I missed that. Thank you for the link!
This is pretty bad… Without resource requests, containers may behave pretty unpredictibly, for example having random restarts or getting 0 seconds CPU time during a network handshake or a number of other random things that may mess up behavor. Any chance this could get some prio? Seems to not have been much movement on the issue for a long while now…
We have a couple dozen Trident installs with our customers but we never encountered any issues like this. Generally, trident getting 0 CPU time is not an issue anyways, since it's not in the data path in any way. It's only a management layer on top of k8s
But if you are actively seeing these issues, you can always open a support case with NetApp to get it addressed
Generally, trident getting 0 CPU time is not an issue anyways
Why deploy it if it's not supposed to do anything? 😉
It's hard to tell if our issues are becuase of this, since programs may behave very strange when choked. But I'll mention it. Thanks for the input.

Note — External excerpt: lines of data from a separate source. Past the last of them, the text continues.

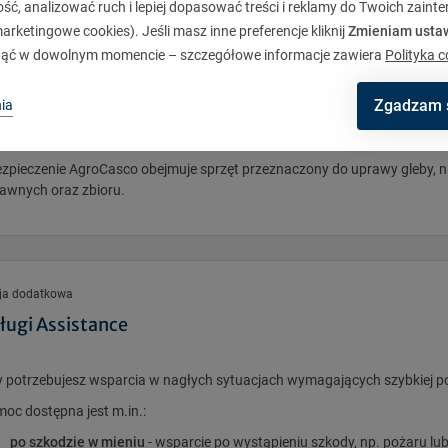
ytaj Agenta o dodatkowe opcje dla Twojego gospodarstwa.
ć, analizować ruch i lepiej dopasować treści i reklamy do Twoich zaint
rketingowe cookies). Jeśli masz inne preferencje kliknij
Zmieniam usta
ąć w dowolnym momencie – szczegółowe informacje zawiera
Polityka c
ja dodatkowa
Zgadzam 
ia
szyny rolnicze
zpieczenie AgroCasco obejmuje sprzęt przeznaczony do uprawy gleby, naw
awnych oraz zbioru.
ja dodatkowa
ługi Assistance
 potrzebujesz wsparcia w nagłych sytuacjach wymagających szybkiej 
oc dostępna jest m.in.:
po szkodzie w mieniu
- wsparcie po wystąpieniu szkody, np. pożaru lub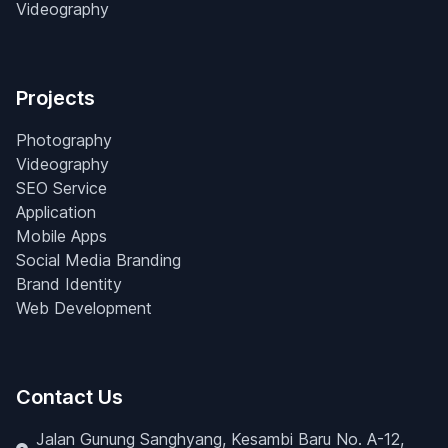
Videography
Projects
Photography
Videography
SEO Service
Application
Mobile Apps
Social Media Branding
Brand Identity
Web Development
Contact Us
Jalan Gunung Sanghyang, Kesambi Baru No. A-12,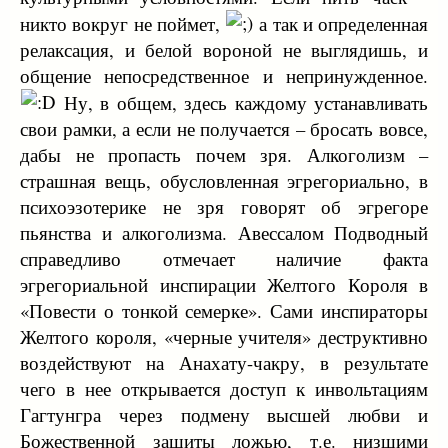
никто вокруг не поймет,
а так и определенная
релаксация, и белой вороной не выглядишь, и
общение непосредственное и непринужденное.
Ну, в общем, здесь каждому устанавливать
свои рамки, а если не получается – бросать вовсе,
дабы не пропасть почем зря. Алкоголизм –
страшная вещь, обусловленная эгрегориально, в
психоэзотерике не зря говорят об эгрегоре
пьянства и алкоголизма. Авессалом Подводный
справедливо отмечает наличие факта
эгрегориальной инспирации Желтого Короля в
«Повести о тонкой семерке». Сами инспираторы
Желтого короля, «черные учителя» деструктивно
воздействуют на Анахату-чакру, в результате
чего в нее открывается доступ к инвольтациям
Гагтунгра через подмену высшей любви и
Божественной защиты ложью, т.е. низшими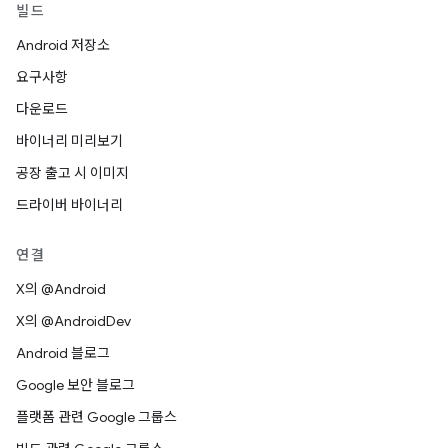
빌드
Android 저장소
요구사항
다운로드
바이너리 미리보기
공장 출고 시 이미지
드라이버 바이너리
연결
X의 @Android
X의 @AndroidDev
Android 블로그
Google 보안 블로그
플랫폼 관련 Google 그룹스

Trident only does something when it needs to satisfy a PVC (by creating a volume/export/LUN on your NetApp cluster). After it has created the volume and mounted it, there's nothing more to do. You can even uninstall it without impacting the running pods (in fact, uninstalling and re-instlaling is the official way to upgrade a Trident installation)
Hej Andreas, what issues are you seeing specifically?
My issue turned out to be this one: https://kb.netapp.com/Cloud/Astra/Trident/Unable_to_provision_PVCs_when_REST_is_enabled
But before we got to the bottom of that, we had to try a few different things to debug. And I never trust behavior from a container without resource requests configured. Have fell into that trap too many times.
It's perfectly fine if you want to allocate very small memory and CPU. But having it unset is dangerous. The only kind of workloads where one can safely do that is when its functionality is utterly irrelevant and only runs when no other load requires resources from the node.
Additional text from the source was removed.